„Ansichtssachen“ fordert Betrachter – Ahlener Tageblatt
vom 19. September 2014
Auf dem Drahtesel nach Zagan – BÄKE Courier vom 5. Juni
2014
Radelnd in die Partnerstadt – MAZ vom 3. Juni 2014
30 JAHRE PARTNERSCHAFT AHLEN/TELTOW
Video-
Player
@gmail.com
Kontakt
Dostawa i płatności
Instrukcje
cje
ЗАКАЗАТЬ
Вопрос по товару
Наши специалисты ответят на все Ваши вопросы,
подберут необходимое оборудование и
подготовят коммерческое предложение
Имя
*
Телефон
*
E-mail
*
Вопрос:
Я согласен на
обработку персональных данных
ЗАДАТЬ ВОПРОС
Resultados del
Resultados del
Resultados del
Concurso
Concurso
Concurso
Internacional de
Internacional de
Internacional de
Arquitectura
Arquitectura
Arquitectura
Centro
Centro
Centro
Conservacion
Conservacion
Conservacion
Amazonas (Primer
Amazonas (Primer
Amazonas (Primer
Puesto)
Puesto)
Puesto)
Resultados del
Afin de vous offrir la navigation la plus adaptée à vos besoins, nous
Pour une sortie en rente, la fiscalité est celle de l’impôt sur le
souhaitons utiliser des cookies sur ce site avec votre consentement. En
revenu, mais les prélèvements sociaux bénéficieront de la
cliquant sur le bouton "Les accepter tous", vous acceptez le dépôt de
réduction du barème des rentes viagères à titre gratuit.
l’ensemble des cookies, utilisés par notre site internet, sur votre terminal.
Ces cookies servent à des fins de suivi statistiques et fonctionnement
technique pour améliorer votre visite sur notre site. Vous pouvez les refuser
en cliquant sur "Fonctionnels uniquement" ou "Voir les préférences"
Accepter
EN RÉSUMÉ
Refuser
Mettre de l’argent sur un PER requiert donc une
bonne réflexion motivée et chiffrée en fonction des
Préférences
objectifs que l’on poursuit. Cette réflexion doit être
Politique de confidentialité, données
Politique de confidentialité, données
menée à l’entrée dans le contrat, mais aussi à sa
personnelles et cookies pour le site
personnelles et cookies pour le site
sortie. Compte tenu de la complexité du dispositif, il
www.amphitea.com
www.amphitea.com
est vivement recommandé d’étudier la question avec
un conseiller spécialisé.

...

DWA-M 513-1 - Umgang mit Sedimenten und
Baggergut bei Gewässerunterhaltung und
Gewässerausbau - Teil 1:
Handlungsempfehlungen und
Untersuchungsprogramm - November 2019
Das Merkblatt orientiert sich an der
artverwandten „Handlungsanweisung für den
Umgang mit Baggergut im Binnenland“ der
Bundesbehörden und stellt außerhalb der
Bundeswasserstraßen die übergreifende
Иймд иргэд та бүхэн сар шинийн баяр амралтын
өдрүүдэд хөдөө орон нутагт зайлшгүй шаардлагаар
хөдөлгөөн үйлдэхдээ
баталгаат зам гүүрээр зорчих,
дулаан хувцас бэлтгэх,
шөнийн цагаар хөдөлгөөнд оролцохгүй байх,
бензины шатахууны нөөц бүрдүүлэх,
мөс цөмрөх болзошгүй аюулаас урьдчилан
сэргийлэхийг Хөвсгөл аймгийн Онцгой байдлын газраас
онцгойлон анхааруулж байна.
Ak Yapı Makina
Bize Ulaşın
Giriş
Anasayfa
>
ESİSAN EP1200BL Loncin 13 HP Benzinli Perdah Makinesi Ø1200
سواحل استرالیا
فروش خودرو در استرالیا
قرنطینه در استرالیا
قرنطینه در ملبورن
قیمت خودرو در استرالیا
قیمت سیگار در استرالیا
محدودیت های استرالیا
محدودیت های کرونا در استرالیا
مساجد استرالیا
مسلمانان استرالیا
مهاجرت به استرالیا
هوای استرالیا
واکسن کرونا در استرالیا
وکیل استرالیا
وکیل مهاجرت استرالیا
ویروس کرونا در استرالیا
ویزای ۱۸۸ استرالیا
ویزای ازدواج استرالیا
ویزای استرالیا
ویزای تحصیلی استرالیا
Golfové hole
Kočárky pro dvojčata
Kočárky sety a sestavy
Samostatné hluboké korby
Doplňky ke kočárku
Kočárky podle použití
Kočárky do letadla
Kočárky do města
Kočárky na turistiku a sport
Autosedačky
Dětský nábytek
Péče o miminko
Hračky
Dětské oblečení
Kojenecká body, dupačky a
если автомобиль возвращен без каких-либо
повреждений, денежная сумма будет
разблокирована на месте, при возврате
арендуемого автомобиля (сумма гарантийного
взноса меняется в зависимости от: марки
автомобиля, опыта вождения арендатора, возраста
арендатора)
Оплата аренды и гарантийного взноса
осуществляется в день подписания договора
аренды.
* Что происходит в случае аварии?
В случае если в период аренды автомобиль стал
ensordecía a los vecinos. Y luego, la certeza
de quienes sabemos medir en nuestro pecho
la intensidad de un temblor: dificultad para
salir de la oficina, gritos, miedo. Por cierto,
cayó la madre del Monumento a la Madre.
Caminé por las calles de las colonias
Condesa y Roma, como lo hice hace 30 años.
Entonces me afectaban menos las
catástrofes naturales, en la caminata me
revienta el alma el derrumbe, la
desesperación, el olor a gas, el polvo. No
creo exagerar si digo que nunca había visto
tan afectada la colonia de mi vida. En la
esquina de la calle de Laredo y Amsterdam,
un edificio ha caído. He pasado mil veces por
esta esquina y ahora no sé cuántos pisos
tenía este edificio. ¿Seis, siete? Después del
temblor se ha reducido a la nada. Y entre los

---

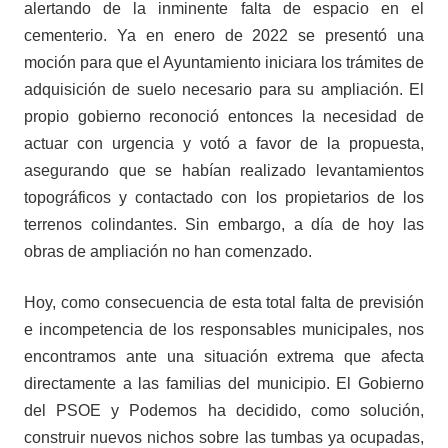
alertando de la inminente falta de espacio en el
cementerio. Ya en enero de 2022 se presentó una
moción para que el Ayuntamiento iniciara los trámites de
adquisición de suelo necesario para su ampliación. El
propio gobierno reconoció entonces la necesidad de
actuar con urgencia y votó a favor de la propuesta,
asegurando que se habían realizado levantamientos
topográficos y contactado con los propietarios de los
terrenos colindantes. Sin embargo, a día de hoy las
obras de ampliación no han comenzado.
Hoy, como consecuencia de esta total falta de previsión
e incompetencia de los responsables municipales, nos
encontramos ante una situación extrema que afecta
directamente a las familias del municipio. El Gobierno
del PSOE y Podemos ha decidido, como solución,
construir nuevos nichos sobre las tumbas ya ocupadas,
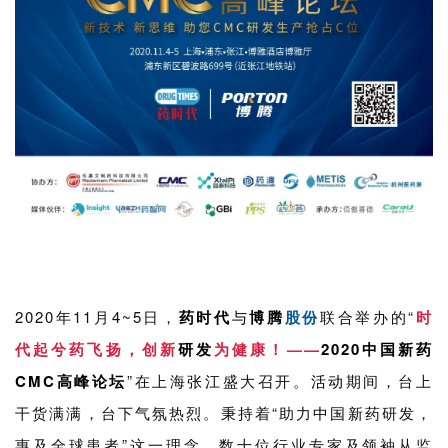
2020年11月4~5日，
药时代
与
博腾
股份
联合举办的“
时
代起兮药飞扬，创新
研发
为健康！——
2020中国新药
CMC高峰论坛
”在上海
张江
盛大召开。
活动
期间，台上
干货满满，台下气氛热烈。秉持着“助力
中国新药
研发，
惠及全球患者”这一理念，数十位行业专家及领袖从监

- _Instructions to follow_: How many lines above contain the word "взноса"? Reply with only the number.

- _Exercise result_: 2